No SpaceX T-shirts for tourists at Cape Canaveral
NASA begged tourists to watch the SpaceX launch online, but space fans are still showing up in Florida. It would have been pretty good news for Brenda Mulberry -- if she'd had some SpaceX T-shirts to sell them.
"We can't sell SpaceX because they're a private company," said Mulberry, the owner of Space Shirts.
Her store is located on the main road in Merritt Island, the Florida peninsula that is home to the Kennedy Space Center where a SpaceX rocket carrying two astronauts will launch on Wednesday, the first manned US space flight in nine years.
In business since 1987, Mulberry has printed and sold T-shirts for every manned US space flight, complete with the NASA logo and photos, which are in the public domain and are not copyrighted.
For the space shuttles alone, which carried astronauts from 1981 to 2011, there were 135 missions, and so Brenda has 135 different T-shirts.
But for Wednesday's launch, she has only one souvenir shirt for people: the Crew Dragon capsule is visible below an American flag, along with the two astronauts Doug Hurley and Bob Behnken, as well as the mission's NASA patch.

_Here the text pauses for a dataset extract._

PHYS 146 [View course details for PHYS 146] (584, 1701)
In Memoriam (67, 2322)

But the SpaceX logo is nowhere to be seen.
And Mulberry has not a single SpaceX hat, keychain or poster in her store.
"I've respectfully asked permission, but I can't get it," she said.
She would have loved to add the Falcon 9 rocket to one of her best-sellers, a T-shirt emblazoned with photos of the four main rockets for the Mercury, Gemini and Apollo programs, as well as the shuttles.
But, she says, Falcon 9 belongs to SpaceX, not the American people.
On the beaches
Mulberry's T-shirt problem is a sign that the new space era, announced with great fanfare by NASA, won't have the same flavor as the previous one. Wednesday's launch is not the result of an entire nation's effort, but that of the genius and creativity of SpaceX founder, Elon Musk.
The unwieldy programs of the past employed thousands of small- and medium-sized space businesses -- everyone on the "space coast" knew someone involved in the Apollo missions or the shuttles.
But Musk built his rockets entirely in his own Los Angeles factory, with just a few thousand workers.
He's the one the geeks admire, seemingly more so than the two astronauts who'll be risking their lives on Wednesday.
"It's not like it was back in those days when everybody knew their original astronauts," said Rusty Fischer, a Port Canaveral icon. He owns the restaurant Rusty's, at the water's edge, with a distant view of the launch pads at Cape Canaveral and the Kennedy Space Center.
He has seen every astronaut launch since Alan Shepard, the first American in space. Astronauts would hang out at his previous restaurant, Bernard's Surf.
Still, Fischer is convinced that his restaurant and the surrounding beaches will be "jammed" on Wednesday, to watch Hurley and Behnken's flight.
The long beaches used to fill with families to watch the shuttles lift off, right up until the last one in July 2011. Already, on Tuesday, there are tourists from Georgia, Indiana and San Francisco, not to mention the locals.
"The sheriff says let everybody in, and NASA says don't let anybody in, so I think the sheriff is going to win," said Fischer, amused.
("NASA has got their guidelines, and I got mine," the local sheriff said.)
As for souvenirs, the tourists can't even count on SpaceX's online store: there's still no merchandise to commemorate the company's greatest achievement.